While these techniques store weights in 4 or 8 bit, the computation still happens in float32, bfloat16 or int8(compute_dtype in WeightOnlyQuantConfig):
- fp32: Uses the float32 data type to compute.
- bf16: Uses the bfloat16 data type to compute.
- int8: Uses 8-bit data type to compute.
llm_int8_skip_modules (list of module's name): Modules to Skip Quantization, Default is None.
It is a list of modules to be skipped quantization.
scale_dtype (string): The Scale Data Type, Default is "fp32".
Now only support "fp32"(float32).
mse_range (boolean): Whether to Search for The Best Clip Range from Range [0.805, 1.0, 0.005], default is False.

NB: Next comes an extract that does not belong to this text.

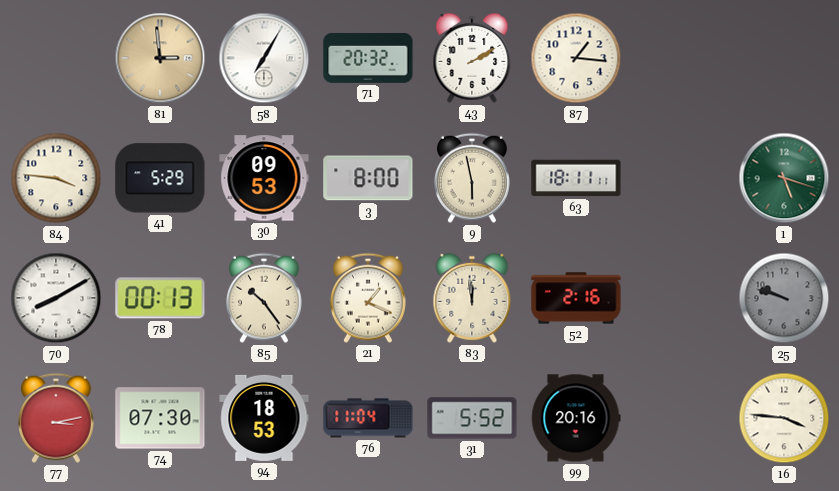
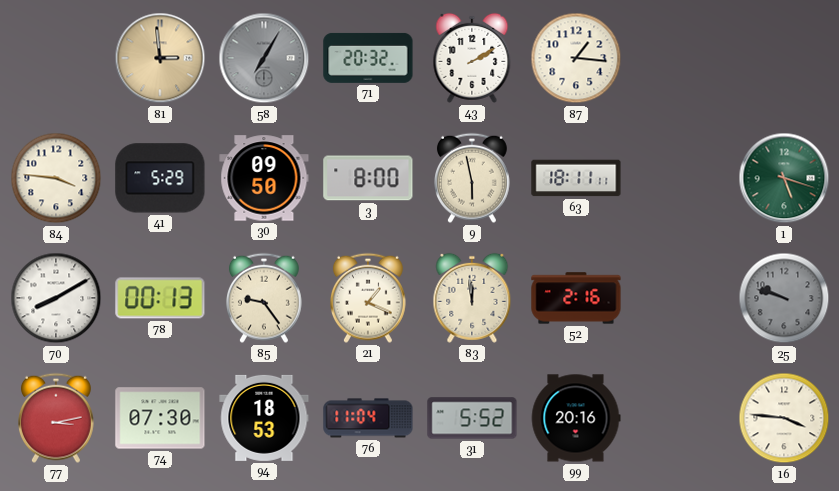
58 dial: white -> grey
30: 09:53 -> 09:50
85: 10:24 -> 9:24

use_double_quant (boolean): Whether to Quantize Scale, Default is False.
Not support yet.
double_quant_dtype (string): Reserve for Double Quantization.
double_quant_scale_dtype (string): Reserve for Double Quantization.
group_size (int): Group Size When Auantization.
scheme (string): Which Format Weight Be Quantize to. Default is "sym".
- sym: Symmetric.
- asym: Asymmetric.
algorithm (string): Which Algorithm to Improve the Accuracy . Default is "RTN"
- RTN: Round-to-nearest (RTN) is a quantification method that we can think of very intuitively.
- AWQ: Protecting only 1% of salient weights can greatly reduce quantization error. the salient weight channels are selected by observing the distribution of activation and weight per channel. The salient weights are also quantized after multiplying a big scale factor before quantization for preserving. .
- TEQ: A trainable equivalent transformation that preserves the FP32 precision in weight-only quantization.